Positions des parties prenantes du secteur
Les agriculteurs et acteurs de la filière chanvre ont vivement réagi. Coldiretti, principal syndicat agricole, ainsi que d’autres organisations, réclamaient un report de l’entrée en vigueur à 2026 ou un compromis épargnant au moins la culture agricole. Ces efforts sont restés vains : le gouvernement a tranché en faveur d’une interdiction totale, faisant peser un risque majeur sur les milliers d’entreprises qui gravitent autour du CBD. Certaines envisagent déjà de délocaliser leur activité pour échapper à ce couperet réglementaire.
Implications européennes : une interdiction à l’épreuve du droit de l’UE
Sur le plan européen, de nombreux doutes émergent quant à la compatibilité de cette interdiction avec le marché unique. Mattia Cusani, président de l’association Canapa Sativa, a déposé une pétition devant le Parlement européen, arguant que bloquer la vente de fleurs de chanvre en Italie enfreint les règles de concurrence et de libre circulation des marchandises. La Commission des pétitions (PETI) a jugé ce recours recevable et compte interroger la Commission européenne, ainsi que le gouvernement italien, pour clarifier cette situation. Une procédure d’infraction pourrait même être envisagée si cette mesure est jugée contraire au droit de l’UE.

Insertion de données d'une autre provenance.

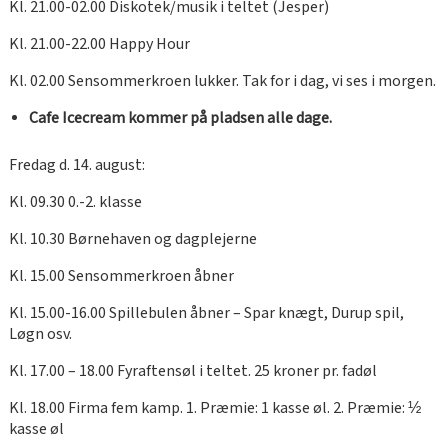
Kl. 21.00-02.00 Diskotek/musik i teltet (Jesper)
Kl. 21.00-22.00 Happy Hour
Kl. 02.00 Sensommerkroen lukker. Tak for i dag, vi ses i morgen.
Cafe Icecream kommer på pladsen alle dage.
Fredag d. 14. august:
Kl. 09.30 0.-2. klasse
Kl. 10.30 Børnehaven og dagplejerne
Kl. 15.00 Sensommerkroen åbner
Kl. 15.00-16.00 Spillebulen åbner – Spar knægt, Durup spil,
Løgn osv.
Kl. 17.00 – 18.00 Fyraftensøl i teltet. 25 kroner pr. fadøl
Kl. 18.00 Firma fem kamp. 1. Præmie: 1 kasse øl. 2. Præmie: ½
kasse øl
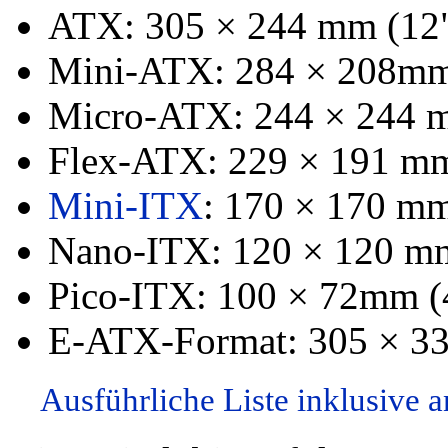
ATX: 305 × 244 mm (12" 
Mini-ATX: 284 × 208mm 
Micro-ATX: 244 × 244 m
Flex-ATX: 229 × 191 mm 
Mini-ITX
: 170 × 170 mm
Nano-ITX: 120 × 120 mm 
Pico-ITX: 100 × 72mm (4
E-ATX-Format: 305 × 33
Ausführliche Liste inklusive 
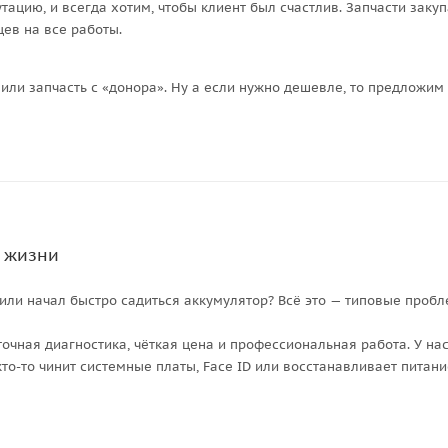
тацию, и всегда хотим, чтобы клиент был счастлив. Запчасти зак
ев на все работы.
или запчасть с «донора». Ну а если нужно дешевле, то предлож
к жизни
 или начал быстро садиться аккумулятор? Всё это — типовые проб
точная диагностика, чёткая цена и профессиональная работа. У н
кто-то чинит системные платы, Face ID или восстанавливает питани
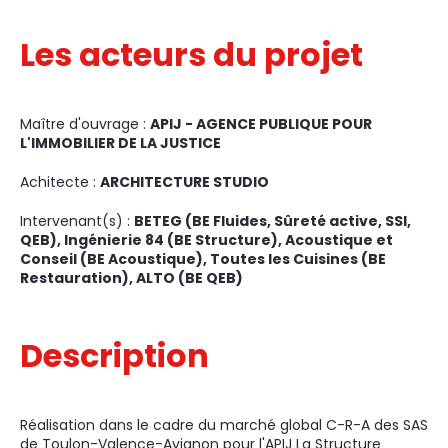
Les acteurs du projet
Maître d'ouvrage :
APIJ - AGENCE PUBLIQUE POUR
L'IMMOBILIER DE LA JUSTICE
Achitecte :
ARCHITECTURE STUDIO
Intervenant(s) :
BETEG (BE Fluides, Sûreté active, SSI,
QEB), Ingénierie 84 (BE Structure), Acoustique et
Conseil (BE Acoustique), Toutes les Cuisines (BE
Restauration), ALTO (BE QEB)
Description
Réalisation dans le cadre du marché global C-R-A des SAS
de Toulon-Valence-Avignon pour l'APIJ La Structure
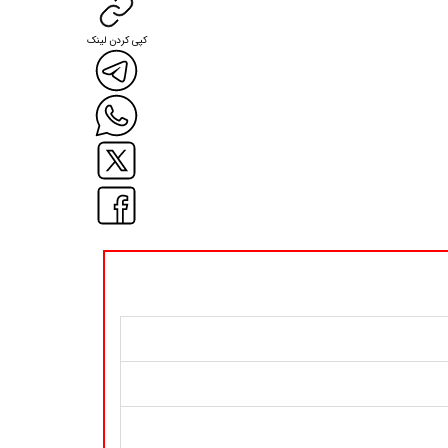
کپی کردن لینک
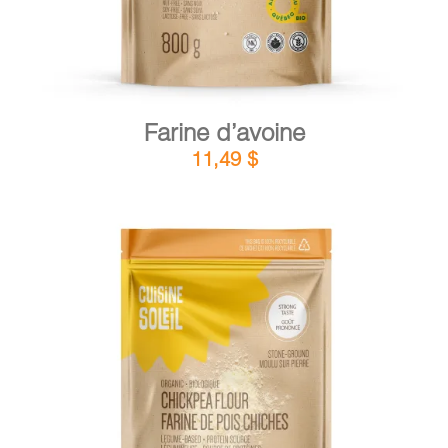
Farine d’avoine
11,49
$
DÉTAILS
AJOUTER AU PANIER
/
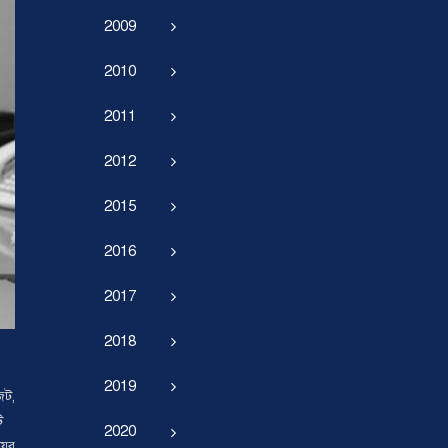
2009
2010
2011
2012
2015
2016
2017
2018
2019
জট,
ি
2020
েয়র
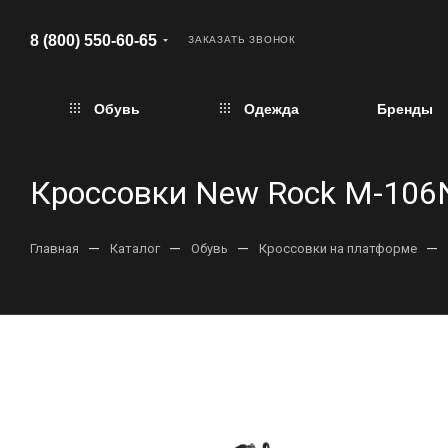
8 (800) 550-60-65
ЗАКАЗАТЬ ЗВОНОК
Обувь
Одежда
Бренды
Кроссовки New Rock M-106
—
—
—
—
Главная
Каталог
Обувь
Кроссовки на платформе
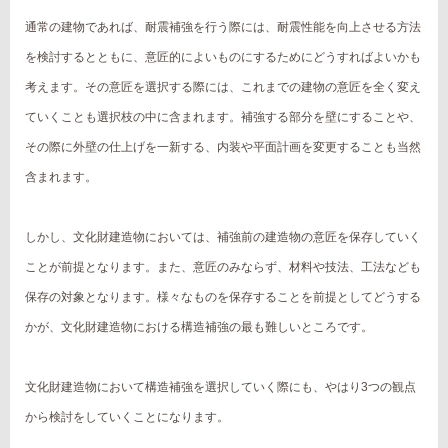
通常の建物であれば、耐震補強を行う際には、耐震性能を向上させる方法
を検討するとともに、意匠的によいものにするためにどうすればよいかも
考えます。その意匠を選択する際には、これまでの建物の意匠を全く変え
ていくことも選択枝の中に含まれます。補強する部分を壁にすることや、
その際に外壁の仕上げを一新する、内装や平面計画を変更することも当然
含まれます。
しかし、文化財建造物においては、補強前の建造物の意匠を保存していく
ことが前提となります。また、意匠のみならず、材料や技法、工法なども
保存の対象となります。様々なものを保存することを前提としてどうする
かが、文化財建造物における構造補強の最も難しいところです。
文化財建造物において構造補強を選択していく際にも、やはり3つの観点
から検討をしていくことになります。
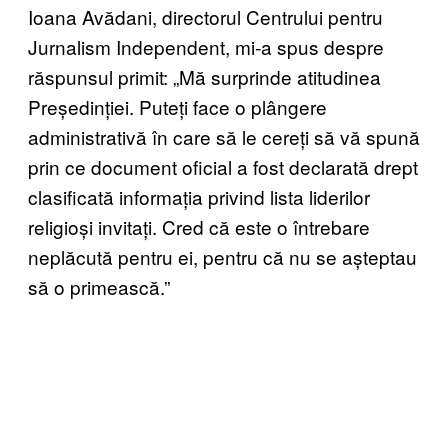
Ioana Avădani, directorul Centrului pentru
Jurnalism Independent, mi-a spus despre
răspunsul primit: „Mă surprinde atitudinea
Președinției. Puteți face o plângere
administrativă în care să le cereți să vă spună
prin ce document oficial a fost declarată drept
clasificată informația privind lista liderilor
religioși invitați. Cred că este o întrebare
neplăcută pentru ei, pentru că nu se așteptau
să o primească.”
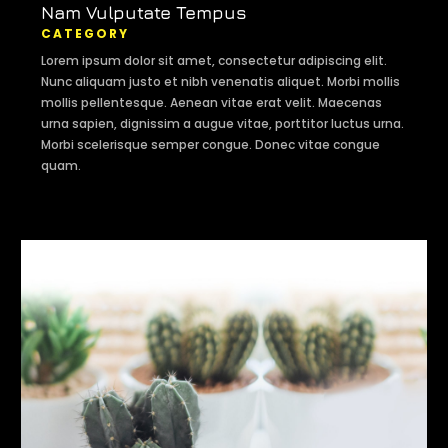
Nam Vulputate Tempus
CATEGORY
Lorem ipsum dolor sit amet, consectetur adipiscing elit.
Nunc aliquam justo et nibh venenatis aliquet. Morbi mollis
mollis pellentesque. Aenean vitae erat velit. Maecenas
urna sapien, dignissim a augue vitae, porttitor luctus urna.
Morbi scelerisque semper congue. Donec vitae congue
quam.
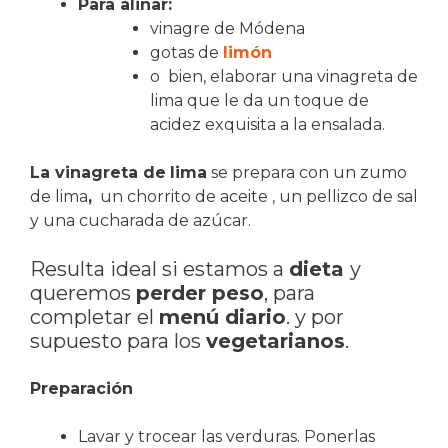
Para aliñar:
vinagre de Módena
gotas de
limón
o bien, elaborar una vinagreta de
lima que le da un toque de
acidez exquisita a la ensalada.
La vinagreta de
lima
se prepara con un zumo
de lima
,
un chorrito de aceite , un pellizco de sal
y una cucharada de azúcar.
Resulta ideal si estamos a
dieta
y
queremos
perder peso
, para
completar el
menú diario
. y por
supuesto para los
vegetarianos
.
Preparación
Lavar y trocear las verduras. Ponerlas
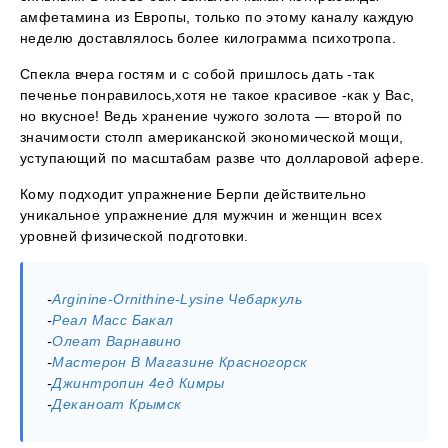
амфетамина из Европы, только по этому каналу каждую
неделю доставлялось более килограмма психотропа.
Спекла вчера гостям и с собой пришлось дать -так
печенье понравилось,хотя не такое красивое -как у Вас,
но вкусное! Ведь хранение чужого золота — второй по
значимости столп американской экономической мощи,
уступающий по масштабам разве что долларовой афере.
Кому подходит упражнение Берпи действительно
уникальное упражнение для мужчин и женщин всех
уровней физической подготовки.
-
Arginine-Ornithine-Lysine Чебаркуль
-
Реал Масс Бакал
-
Олеат Варнавино
-
Мастерон В Магазине Красногорск
-
Джинтропин 4ед Кимры
-
Деканоат Крымск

Recours juridiques et précédents jurisprudentiels
Plusieurs décisions de justice favorables au CBD font espérer un revers pour le gouvernement italien. En 2024, un décret ministériel qui classait le CBD comme stupéfiant fut invalidé par le tribunal administratif (TAR) en l’absence de preuves scientifiques. Au niveau européen, la Cour de justice de l’UE a déjà souligné, dans l’arrêt Kanavape de 2020, que le CBD n’est pas un stupéfiant et que toute interdiction doit être justifiée par des faits concrets. À ce stade, la filière chanvre italienne se prépare à mener des actions juridiques pour contrer la nouvelle interdiction.
Conclusion
L’Italie opte pour une approche intransigeante sur le CBD, ce qui risque de fragiliser sérieusement une filière en plein essor. La manœuvre du gouvernement, soutenue par la Lega et validée sans trop de vagues par ses alliés, suscite déjà la colère des agriculteurs et producteurs locaux. Sur la scène européenne, cette mesure pourrait se heurter au cadre légal garantissant la libre circulation des biens. Les prochains mois montreront si l’Italie maintiendra cette ligne ferme malgré la pression économique et juridique, ou si elle sera contrainte d’assouplir un dispositif perçu comme défavorable à une industrie florissante.